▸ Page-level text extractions
------------

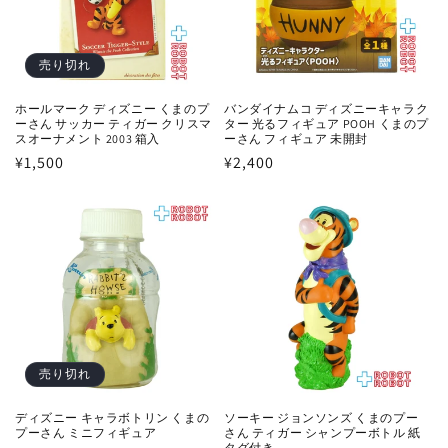
売り切れ
ホールマーク ディズニー くまのプ
バンダイナムコ ディズニーキャラク
ーさん サッカー ティガー クリスマ
ター 光るフィギュア POOH くまのプ
スオーナメント 2003 箱入
ーさん フィギュア 未開封
通
¥1,500
通
¥2,400
常
常
価
価
格
格
売り切れ
ディズニー キャラボトリン くまの
ソーキー ジョンソンズ くまのプー
プーさん ミニフィギュア
さん ティガー シャンプーボトル 紙
タグ付き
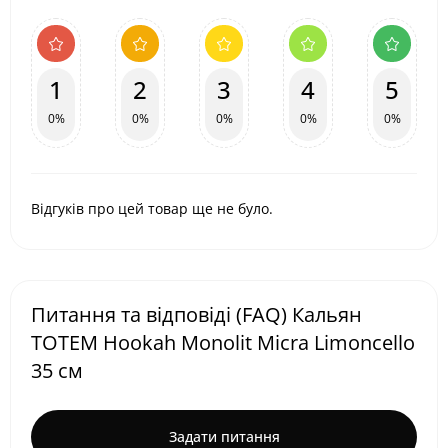
1
2
3
4
5
0%
0%
0%
0%
0%
Відгуків про цей товар ще не було.
Питання та відповіді (FAQ) Кальян
TOTEM Hookah Monolit Micra Limoncello
35 см
Задати питання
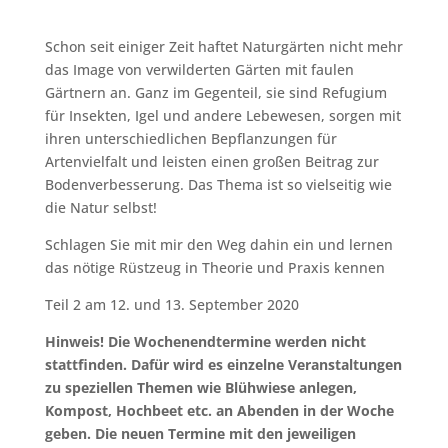
Schon seit einiger Zeit haftet Naturgärten nicht mehr
das Image von verwilderten Gärten mit faulen
Gärtnern an. Ganz im Gegenteil, sie sind Refugium
für Insekten, Igel und andere Lebewesen, sorgen mit
ihren unterschiedlichen Bepflanzungen für
Artenvielfalt und leisten einen großen Beitrag zur
Bodenverbesserung. Das Thema ist so vielseitig wie
die Natur selbst!
Schlagen Sie mit mir den Weg dahin ein und lernen
das nötige Rüstzeug in Theorie und Praxis kennen
Teil 2 am 12. und 13. September 2020
Hinweis! Die Wochenendtermine werden nicht
stattfinden. Dafür wird es einzelne Veranstaltungen
zu speziellen Themen wie Blühwiese anlegen,
Kompost, Hochbeet etc. an Abenden in der Woche
geben. Die neuen Termine mit den jeweiligen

------------

▸ EXERCISE OBJECTIVE
Restate, word for word, each line from the one with "ター 光るフィギュア POOH くまのプ" to the end of the entries, both included, and keep every picture out.

▸ ANSWER FOR THIS EXERCISE
ター 光るフィギュア POOH くまのプ
スオーナメント 2003 箱入
ーさん フィギュア 未開封
通
¥1,500
通
¥2,400
常
常
価
価
格
格
売り切れ
ディズニー キャラボトリン くまの
ソーキー ジョンソンズ くまのプー
プーさん ミニフィギュア
さん ティガー シャンプーボトル 紙
タグ付き
1
2
3
4
5
0%
0%
0%
0%
0%
Відгуків про цей товар ще не було.
Питання та відповіді (FAQ) Кальян
TOTEM Hookah Monolit Micra Limoncello
35 см
Задати питання
Schon seit einiger Zeit haftet Naturgärten nicht mehr
das Image von verwilderten Gärten mit faulen
Gärtnern an. Ganz im Gegenteil, sie sind Refugium
für Insekten, Igel und andere Lebewesen, sorgen mit
ihren unterschiedlichen Bepflanzungen für
Artenvielfalt und leisten einen großen Beitrag zur
Bodenverbesserung. Das Thema ist so vielseitig wie
die Natur selbst!
Schlagen Sie mit mir den Weg dahin ein und lernen
das nötige Rüstzeug in Theorie und Praxis kennen
Teil 2 am 12. und 13. September 2020
Hinweis! Die Wochenendtermine werden nicht
stattfinden. Dafür wird es einzelne Veranstaltungen
zu speziellen Themen wie Blühwiese anlegen,
Kompost, Hochbeet etc. an Abenden in der Woche
geben. Die neuen Termine mit den jeweiligen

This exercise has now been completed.